Zak continued to stare at me after I finished with my little speech that he wouldn't let me get out the first three times. After a while he nodded his head.
"Alright, I understand," he softly agreed.
"Good," I sighed although I was sure he still didn't quite get what I was trying to tell him. Then again I wouldn't immediately understand either if the person I loved showed no reaction to me saying I love you to them.
I patted the empty, now cold spot next to me where his large, warm body had previously been lying.
"Now will you please come back to bed and keep me company through the rest of tonight?"
For a split second, I saw Zak hesitate like he wasn't sure if it would be a good idea or not. But then he smiled a small crooked grin and lay back down on the bed beside me. He pulled me down to lie across his chest. We were back to our former position before he had gotten up the courage to declare his feelings for me.
Our fingers were intertwined and lying on his stomach like before; his thumb rubbing circles on the back of my hand. Although the warmth of the moment had gone, there was still that feeling of happiness and relief.

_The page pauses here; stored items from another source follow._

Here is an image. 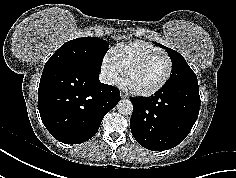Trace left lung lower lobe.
Segmentation results:
<instances>
[{
    "mask_svg": "<svg viewBox=\"0 0 236 178\" xmlns=\"http://www.w3.org/2000/svg\"><path fill=\"white\" fill-rule=\"evenodd\" d=\"M130 127L135 140L153 151L171 149L193 127L200 109L198 83L165 84L151 97L131 98Z\"/></svg>",
    "mask_w": 236,
    "mask_h": 178,
    "instance_id": "1",
    "label": "left lung lower lobe"
}]
</instances>
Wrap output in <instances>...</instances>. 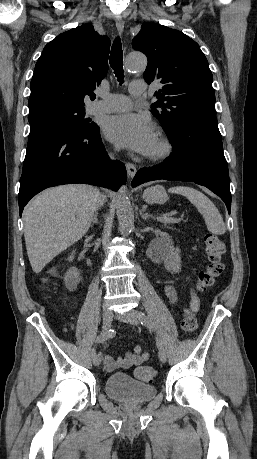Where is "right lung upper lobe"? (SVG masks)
<instances>
[{
  "label": "right lung upper lobe",
  "instance_id": "cb5924a9",
  "mask_svg": "<svg viewBox=\"0 0 257 459\" xmlns=\"http://www.w3.org/2000/svg\"><path fill=\"white\" fill-rule=\"evenodd\" d=\"M110 39L84 24L58 35L38 59L28 101L30 111L56 106L84 107V97L106 76Z\"/></svg>",
  "mask_w": 257,
  "mask_h": 459
}]
</instances>
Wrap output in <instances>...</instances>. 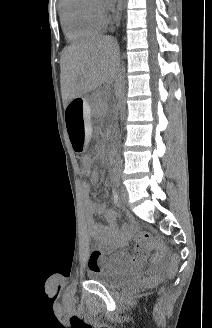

I had a strong feeling that I returned Zak's love. It wasn't too awfully hard to figure out, but I was concerned about Zak. I didn't want to get caught up in his words only to have him realize that maybe he doesn't love me the way he thinks he does right now. That maybe it is more lust than love. I just didn't want either one of us to end up hurt. So that's why I couldn't tell Zak I loved him.
Not until I was sure.
Not until whatever darkness that was surrounding him…was gone.